It’s often sensible to exercise a certain amount of caution around the BBC’s cottage industry of biopics about much-loved entertainers. More often than not, they tend to treat the remarkable talent of their subjects as an irrelevant sideshow, preferring instead to wallow in the murky shallows of their supposedly hellish private lives. Prurient, voyeuristic and occasionally mean-spirited, they’re usually about as sensitive as a cannonball to the groin.
So it’s with some relief that I recommend BEST POSSIBLE TASTE, a warm, witty and respectful tribute to the ground-breaking DJ and comedian Kenny Everett that, while never shying away from the more troubled aspects of his character, actually goes out of its way to celebrate his genius.
Closer in spirit to the delightful Eric & Ernie and Tony Roche’s winningly irreverent Holy Flying Circus – Ev’s comic alter-egos, from Sid Snot to Cupid Stunt, act as a Greek chorus throughout – it’s clearly a labour of love from screenwriter Tim Whitnall, whose ability to write about comedians with affectionate insight was previously established by his award-winning stage-play Morecambe.
With Ev’s ex-wife and soul-mate Lee and his key collaborator Barry Cryer both acting as consultants, Whitnall’s film abounds with a sense of anecdotal charm and detail that so many of these biopics lack. Sure, it begins with our hero recovering from a suicide attempt, and pivots around his struggle to come to terms with his homosexuality, but it never treats him crassly. Instead he’s portrayed as an inveterate rebel with a self-destructive streak, whose total mastery of his craft clashed with his private anxieties. That’s artists for you.
Framed as an unorthodox love story between Ev and Lee, it’s a touching portrait of a sensitive, brilliant, loveable, maddening man trying to find his place in the world, before tragically passing away years before his time. Newcomer Oliver Lansley is simply outstanding in the lead role, inhabiting Ev’s various personae – including his softly-spoken actual self – with uncanny accuracy and depth. If this magnificent performance isn’t rewarded with a BAFTA next year, then I’ll shake my fist at the sun in anger. That’ll show them.
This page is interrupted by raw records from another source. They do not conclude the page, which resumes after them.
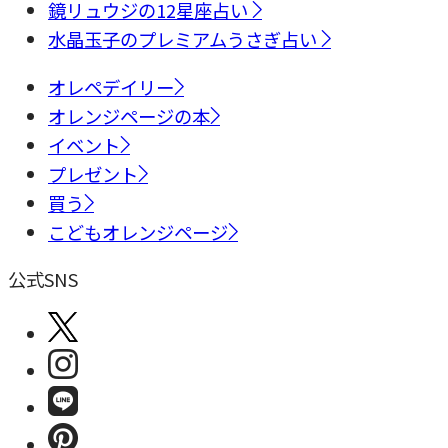
鏡リュウジの12星座占い
水晶玉子のプレミアムうさぎ占い
オレペデイリー
オレンジページの本
イベント
プレゼント
買う
こどもオレンジページ
公式SNS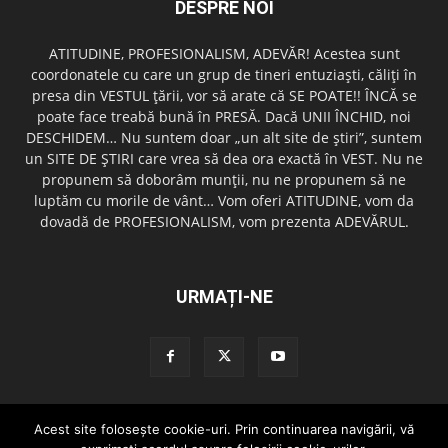
DESPRE NOI
ATITUDINE, PROFESIONALISM, ADEVĂR! Acestea sunt
coordonatele cu care un grup de tineri entuziaşti, căliţi în
presa din VESTUL ţării, vor să arate că SE POATE!! ÎNCĂ se
poate face treabă bună în PRESĂ. Dacă UNII ÎNCHID, noi
DESCHIDEM… Nu suntem doar „un alt site de ştiri”, suntem
un SITE DE ŞTIRI care vrea să dea ora exactă în VEST. Nu ne
propunem să doborâm munţii, nu ne propunem să ne
luptăm cu morile de vânt… Vom oferi ATITUDINE, vom da
dovadă de PROFESIONALISM, vom prezenta ADEVĂRUL.
URMAȚI-NE
Acest site foloseşte cookie-uri. Prin continuarea navigării, vă
Redactia GazetaDinVest.ro
Termeni de utilizare
Cod de conduita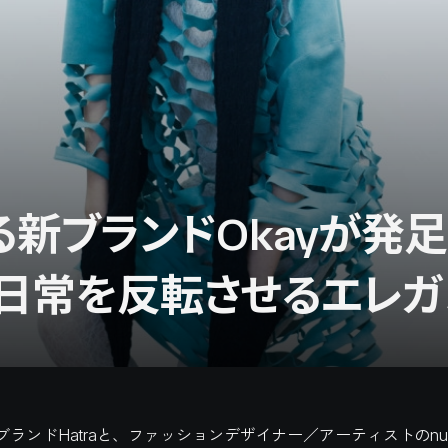
eによる新ブランドOkayが
日常を反転させるエレガ
ランドHatraと、ファッションデザイナー／アーティストのnu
Ex-Coronation Street actress Katherine Kelly provides excellent support as the strong-willed Lee, and there are even a few colourful cameos from Freddie Mercury, Michael Winner and Dickie Attenborough (the latter essayed by Simon Callow in Full-Callow mode).
While many of these biopics often look as though they were made for the price of a packet of Swan Vestas, director James Strong does wonders with his resources here, producing a beautiful, inventive piece that its late subject may well have approved of. Alas, the budget cuts at BBC 4 suggest that this will be their last drama for quite some time. But at least they’ve gone out on a high.
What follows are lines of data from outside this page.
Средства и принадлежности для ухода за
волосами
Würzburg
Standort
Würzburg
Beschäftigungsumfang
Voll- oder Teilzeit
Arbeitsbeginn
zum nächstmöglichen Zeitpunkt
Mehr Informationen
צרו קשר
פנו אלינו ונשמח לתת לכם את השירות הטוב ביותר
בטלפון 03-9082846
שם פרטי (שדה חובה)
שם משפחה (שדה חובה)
From the sublime to the irredeemably awful. Created, presumably on a napkin, by US dramatist Frank Spotnitz (The X Files), HUNTED is a new eight-part thriller co-produced by Kudos, home of Spooks, and US cable titans HBO. Normally the sort of hackneyed, risible garbage that HBO wouldn’t touch with an executive bargepole, it’s held together with every heaving cliché in the book, as Melissa George – a fine actress, who deserves better – goes through the motions as a beautiful yet emotionally remote private intelligence agent who infiltrates the family of a corrupt millionaire.
Peppered with outbursts of nasty violence, Hunted is absolute hokum, but not in a good way. Like 24 without the sense of comic-book fun, it takes itself incredibly seriously, with various migraine-intense characters interacting in that terse, furtive, flippant way that fictional spies always do. All that’s required of George is that she pout and kick the occasional ass, while suffering the indignity of pretending to be haunted by traumatic childhood flashbacks that resemble nothing more than the Papa Lazarou coda from the League of Gentlemen Christmas Special.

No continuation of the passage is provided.